Los avances tecnológicos, las mutaciones en las estructuras y prácticas sociales (trabajo y familia, entre otros), y la percepción de que la vida se desenvuelve más rápido, con menos tiempo para el ocio y la reflexión, han vuelto a poner en el tapete la tesis de la aceleración de la historia, tan vieja como la historia misma. Hasta no hace mucho la política y sus instituciones se presentaban ajenas y hasta resistentes a los cambios de ritmo. Hoy en cambio, en muchos países, ellas son un percutor del desenfreno. “Solo se vive una vez, pero si lo haces bien, una vez es suficiente”. La frase es de El Ruletista, la breve novela del rumano Mircea Cãrtãrescu, que cuenta la historia de un adicto a la ruleta rusa. Es la máxima de la política de estos tiempos, que perdió el temor a la apuesta, al riesgo, el ensayo y error.
El ejemplo más ilustrativo proviene curiosamente de un país que tomábamos por parsimonioso. El Presidente Macron, consultando a su almohada, disolvió la Asamblea Nacional con el fin de provocar un “big-bang” de los alineamientos políticos tradicionales, cuya decantación aún nadie logra visualizar. Pedro Sánchez, un sobreviviente de misiones imposibles, lo ha hecho a menudo. Meloni y Le Pen se propusieron dotar de un cariz moderado a partidos claramente anclados en la ultraderecha: contra todo pronóstico lo lograron, ampliando su radio de votación. Ni qué decir Trump, cuya fuerza y atractivo provienen precisamente de ser un ruletista impenitente y grosero, frente al cual sus rivales se ven débiles, desconcertados.
La política en tiempos de aceleración descansa en dos recursos: símbolos y líderes. No hay tiempo ni concentración para las narrativas de otrora, sea en su forma de programas a los que se juraba fidelidad perpetua, sea de relatos cargados de grandilocuencia y poesía. El mensaje está en el símbolo, esa figura que encarna de forma poderosa y fulgurante significados complejos muchas veces no verbalizables. Un acto, una reacción, un logro tangible, vale por mil palabras.

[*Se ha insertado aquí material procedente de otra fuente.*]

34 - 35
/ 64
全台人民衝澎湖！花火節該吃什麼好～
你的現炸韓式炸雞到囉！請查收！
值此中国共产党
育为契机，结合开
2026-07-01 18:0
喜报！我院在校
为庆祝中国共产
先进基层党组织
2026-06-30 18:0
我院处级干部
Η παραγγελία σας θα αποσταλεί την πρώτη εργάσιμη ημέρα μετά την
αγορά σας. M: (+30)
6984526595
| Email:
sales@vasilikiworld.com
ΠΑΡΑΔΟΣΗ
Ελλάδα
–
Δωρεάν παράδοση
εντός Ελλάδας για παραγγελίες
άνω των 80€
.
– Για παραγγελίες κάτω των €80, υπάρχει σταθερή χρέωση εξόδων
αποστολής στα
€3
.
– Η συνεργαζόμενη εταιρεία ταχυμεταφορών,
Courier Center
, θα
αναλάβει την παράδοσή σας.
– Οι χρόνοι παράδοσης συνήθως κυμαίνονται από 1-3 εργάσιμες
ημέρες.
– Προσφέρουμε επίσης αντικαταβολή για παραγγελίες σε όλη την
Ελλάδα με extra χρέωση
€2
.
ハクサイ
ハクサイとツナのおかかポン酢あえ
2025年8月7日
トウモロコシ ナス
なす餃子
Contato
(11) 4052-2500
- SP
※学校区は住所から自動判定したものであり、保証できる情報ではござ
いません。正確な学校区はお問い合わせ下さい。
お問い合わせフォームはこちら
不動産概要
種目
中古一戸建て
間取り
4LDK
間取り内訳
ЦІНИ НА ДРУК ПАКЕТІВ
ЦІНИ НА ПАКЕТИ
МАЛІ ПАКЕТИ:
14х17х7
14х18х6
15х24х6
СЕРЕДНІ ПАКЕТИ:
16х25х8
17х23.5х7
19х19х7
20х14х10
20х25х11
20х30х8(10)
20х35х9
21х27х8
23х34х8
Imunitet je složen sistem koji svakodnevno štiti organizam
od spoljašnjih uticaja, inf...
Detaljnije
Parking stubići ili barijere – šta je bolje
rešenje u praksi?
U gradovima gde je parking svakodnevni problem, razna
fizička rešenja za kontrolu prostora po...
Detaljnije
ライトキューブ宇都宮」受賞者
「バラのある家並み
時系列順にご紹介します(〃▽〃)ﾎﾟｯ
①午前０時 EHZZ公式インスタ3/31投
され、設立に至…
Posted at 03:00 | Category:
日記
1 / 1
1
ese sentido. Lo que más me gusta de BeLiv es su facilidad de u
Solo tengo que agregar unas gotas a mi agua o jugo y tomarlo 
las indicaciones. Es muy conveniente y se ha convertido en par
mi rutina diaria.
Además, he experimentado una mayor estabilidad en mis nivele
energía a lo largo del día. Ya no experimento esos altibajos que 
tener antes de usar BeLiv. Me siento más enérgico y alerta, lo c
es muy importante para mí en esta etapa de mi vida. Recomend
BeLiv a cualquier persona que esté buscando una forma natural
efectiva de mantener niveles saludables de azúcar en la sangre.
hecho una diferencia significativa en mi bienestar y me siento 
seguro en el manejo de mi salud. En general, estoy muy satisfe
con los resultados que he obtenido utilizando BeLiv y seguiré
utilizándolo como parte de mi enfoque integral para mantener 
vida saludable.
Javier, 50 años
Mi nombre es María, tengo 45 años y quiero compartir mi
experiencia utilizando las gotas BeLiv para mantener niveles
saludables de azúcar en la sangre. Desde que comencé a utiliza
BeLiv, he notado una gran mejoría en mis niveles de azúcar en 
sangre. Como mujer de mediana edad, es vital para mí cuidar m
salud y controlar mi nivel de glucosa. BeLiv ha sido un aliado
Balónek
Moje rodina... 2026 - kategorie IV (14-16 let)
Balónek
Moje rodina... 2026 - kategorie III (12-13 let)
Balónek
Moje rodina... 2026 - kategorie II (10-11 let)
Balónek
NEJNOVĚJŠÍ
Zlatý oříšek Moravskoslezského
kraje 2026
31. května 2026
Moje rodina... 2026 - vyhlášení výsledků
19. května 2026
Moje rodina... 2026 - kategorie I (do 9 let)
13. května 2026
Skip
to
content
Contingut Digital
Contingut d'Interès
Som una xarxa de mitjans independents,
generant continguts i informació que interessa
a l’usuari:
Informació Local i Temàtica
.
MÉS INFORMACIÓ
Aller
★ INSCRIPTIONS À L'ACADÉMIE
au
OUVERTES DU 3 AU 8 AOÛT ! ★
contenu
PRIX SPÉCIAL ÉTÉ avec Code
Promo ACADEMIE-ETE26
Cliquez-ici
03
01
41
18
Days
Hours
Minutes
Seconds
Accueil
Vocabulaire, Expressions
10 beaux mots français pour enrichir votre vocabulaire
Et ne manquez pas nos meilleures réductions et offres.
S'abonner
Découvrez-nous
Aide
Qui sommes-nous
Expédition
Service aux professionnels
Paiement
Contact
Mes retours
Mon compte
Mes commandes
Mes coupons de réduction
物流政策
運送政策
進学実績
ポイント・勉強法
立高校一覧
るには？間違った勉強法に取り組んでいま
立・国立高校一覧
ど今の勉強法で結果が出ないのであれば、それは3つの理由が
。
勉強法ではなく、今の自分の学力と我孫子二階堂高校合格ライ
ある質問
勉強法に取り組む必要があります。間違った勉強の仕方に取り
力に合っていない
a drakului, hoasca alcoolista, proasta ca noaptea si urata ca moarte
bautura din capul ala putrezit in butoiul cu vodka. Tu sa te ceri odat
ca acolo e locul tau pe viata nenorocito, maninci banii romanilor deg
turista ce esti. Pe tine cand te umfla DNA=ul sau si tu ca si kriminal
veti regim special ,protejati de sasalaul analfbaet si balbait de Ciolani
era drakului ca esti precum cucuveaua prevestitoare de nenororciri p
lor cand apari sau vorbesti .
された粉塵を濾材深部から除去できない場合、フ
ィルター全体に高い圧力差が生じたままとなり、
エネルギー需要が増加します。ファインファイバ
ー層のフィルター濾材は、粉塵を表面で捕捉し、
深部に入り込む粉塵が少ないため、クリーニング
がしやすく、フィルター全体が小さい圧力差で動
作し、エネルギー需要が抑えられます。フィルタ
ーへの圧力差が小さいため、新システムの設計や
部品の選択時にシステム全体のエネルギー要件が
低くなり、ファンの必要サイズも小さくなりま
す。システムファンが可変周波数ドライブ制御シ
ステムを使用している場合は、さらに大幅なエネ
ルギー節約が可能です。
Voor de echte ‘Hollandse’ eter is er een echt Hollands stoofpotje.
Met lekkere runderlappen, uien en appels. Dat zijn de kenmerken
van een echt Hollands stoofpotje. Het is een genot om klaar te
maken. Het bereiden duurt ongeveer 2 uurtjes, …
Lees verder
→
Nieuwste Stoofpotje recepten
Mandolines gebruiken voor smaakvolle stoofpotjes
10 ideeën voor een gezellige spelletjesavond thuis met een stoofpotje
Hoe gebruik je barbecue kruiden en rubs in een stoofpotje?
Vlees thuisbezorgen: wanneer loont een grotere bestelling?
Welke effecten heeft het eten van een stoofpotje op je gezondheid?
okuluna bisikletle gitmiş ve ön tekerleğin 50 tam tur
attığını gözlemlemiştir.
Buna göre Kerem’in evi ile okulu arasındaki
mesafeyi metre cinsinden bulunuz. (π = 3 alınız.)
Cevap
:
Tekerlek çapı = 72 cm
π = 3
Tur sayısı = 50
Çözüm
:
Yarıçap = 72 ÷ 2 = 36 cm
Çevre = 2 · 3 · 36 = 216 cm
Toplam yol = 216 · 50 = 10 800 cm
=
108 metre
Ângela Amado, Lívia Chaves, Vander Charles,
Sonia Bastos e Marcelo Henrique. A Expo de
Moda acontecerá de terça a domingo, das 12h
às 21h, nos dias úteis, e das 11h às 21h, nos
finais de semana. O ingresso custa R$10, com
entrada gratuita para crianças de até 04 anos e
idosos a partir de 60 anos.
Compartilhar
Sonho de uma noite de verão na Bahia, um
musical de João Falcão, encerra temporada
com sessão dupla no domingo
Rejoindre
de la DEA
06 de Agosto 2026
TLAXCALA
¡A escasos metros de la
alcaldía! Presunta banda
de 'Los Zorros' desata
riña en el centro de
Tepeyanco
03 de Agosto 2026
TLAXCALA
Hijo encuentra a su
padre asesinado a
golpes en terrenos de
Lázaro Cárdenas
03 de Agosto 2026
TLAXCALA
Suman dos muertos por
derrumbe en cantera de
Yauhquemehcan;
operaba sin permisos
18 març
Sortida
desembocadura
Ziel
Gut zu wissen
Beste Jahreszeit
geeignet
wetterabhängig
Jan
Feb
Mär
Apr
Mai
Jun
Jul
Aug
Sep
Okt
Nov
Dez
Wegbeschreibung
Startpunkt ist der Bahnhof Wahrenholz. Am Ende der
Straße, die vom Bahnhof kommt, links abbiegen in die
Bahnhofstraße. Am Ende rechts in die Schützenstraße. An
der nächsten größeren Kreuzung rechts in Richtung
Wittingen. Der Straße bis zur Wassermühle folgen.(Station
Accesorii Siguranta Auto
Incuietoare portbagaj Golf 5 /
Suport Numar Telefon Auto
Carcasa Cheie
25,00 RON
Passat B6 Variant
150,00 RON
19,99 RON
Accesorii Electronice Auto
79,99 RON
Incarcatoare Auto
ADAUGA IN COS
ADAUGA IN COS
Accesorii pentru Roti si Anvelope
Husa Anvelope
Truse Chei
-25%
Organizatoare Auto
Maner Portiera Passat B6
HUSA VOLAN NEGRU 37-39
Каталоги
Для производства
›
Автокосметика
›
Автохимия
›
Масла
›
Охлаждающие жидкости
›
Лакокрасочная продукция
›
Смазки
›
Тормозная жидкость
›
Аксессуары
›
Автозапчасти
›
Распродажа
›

La aceleración multiplica los accidentes. Para encararlos es clave el piloto, el líder. Las estructuras, las organizaciones y las burocracias pasan a un segundo plano. Del líder importa su carácter, el cual se forma y evoluciona a lo largo del tiempo; pero importa aún más su temperamento, esa capacidad innata, casi biológica, de reaccionar adecuadamente a situaciones de estrés o conflicto. Todo se juega en nanosegundos; en un gesto, un guiño, una palabra, un lapsus. La performance es el contenido.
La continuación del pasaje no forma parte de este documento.